OK, you can balance it on the passenger seat – always assuming you’re not carrying a passenger – and even attempt to lash it into place using the seat belt. But you know – you just know – that the first time you take a right-hand bend too quickly both it and its contents (because the lid will come off; they always do) will escape from the belt and end up in your lap.
Happily our long-term-test Phase 2 Renault Kangoo Sport 1.5-litre 90hp diesel boasts a solution to the problem, although it is an extra-cost option. Setting you back another £225 – but well worth the money – it is a folding passenger seat combined with a swivelling mesh bulkhead.
You start by folding the passenger seat flat, thereby extending the cargo floor, then you unlatch the section of bulkhead behind the seat and swing it through 180 degrees. By doing so you create a partition between the driver and the passenger area and ensure that the former will not end up wearing whatever has been placed on the load bed extension.
The extension can also be used to help accommodate extra-long items if you do not want to use the girafon; the optional flap at the rear of the van’s roof through which ladders and planks can be poked.
Make sure though that any cartons, crates and so on that end up on the back of the folded-down passenger seat are not stacked too high. If they are, they will block the driver’s view to the left at junctions.

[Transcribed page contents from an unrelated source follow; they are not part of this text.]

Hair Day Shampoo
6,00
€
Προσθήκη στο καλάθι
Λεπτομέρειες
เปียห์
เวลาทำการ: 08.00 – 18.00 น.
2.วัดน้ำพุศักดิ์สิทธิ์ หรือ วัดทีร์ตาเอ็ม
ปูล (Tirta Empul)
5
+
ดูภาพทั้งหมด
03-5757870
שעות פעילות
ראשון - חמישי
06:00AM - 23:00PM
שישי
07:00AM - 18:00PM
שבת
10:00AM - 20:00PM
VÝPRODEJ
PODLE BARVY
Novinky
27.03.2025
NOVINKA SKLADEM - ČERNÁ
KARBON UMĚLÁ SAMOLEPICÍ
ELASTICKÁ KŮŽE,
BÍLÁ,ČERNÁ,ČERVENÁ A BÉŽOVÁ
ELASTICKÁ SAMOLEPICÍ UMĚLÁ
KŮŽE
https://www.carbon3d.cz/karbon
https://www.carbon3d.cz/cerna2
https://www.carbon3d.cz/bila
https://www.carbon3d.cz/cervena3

Stack a load to the roof in the 3.0m3 main cargo area and you will of course be unable to see out of the glazed back doors. That’s when the Renault’s reversing sensors really come in handy – they should be standard on all vans in the writer’s opinion – although their propensity to beep just as energetically when they get within a foot of a waving weed as they do when they get within a foot of a solid brick wall is a continued source of irritation.
Another source of continued irritation is the high level of wind noise and road roar generated by Kangoo at motorway speeds. Cramming the load bay with cargo – gross payload capacity is 600kg – helps reduce it somewhat though and the provision of tie-down points (not suitable for all types of load of course) plus the full-height mesh bulkhead means that whatever you are carrying shouldn’t be joining you in the cab any time soon.
Maybe it’s because everything is loosening up a little after 4,000 miles or so or maybe it’s because we’re subconsciously adapting ourselves to its driving dynamics, but Kangoo seems to ride and handle rather better than it did when we first took charge of it.
Flicking it along a particularly twisty, bone-dry stretch of the A40 in Gloucestershire we grew increasingly impressed by just how good its on-the-highway behaviour is these days. Maybe the extended workout it received when we took it over to the Republic of Ireland taught it some road manners.
We are continuing to get to grips with our Kangoo’s standard R-Link multimedia system, which embraces TomTom LIVE satellite navigation; for which we are very grateful.
Difficulties entering the postcodes of destinations are still being experienced, although finding towns and villages themselves isn’t a problem. Anybody got an A-to-Z we can use when we get there?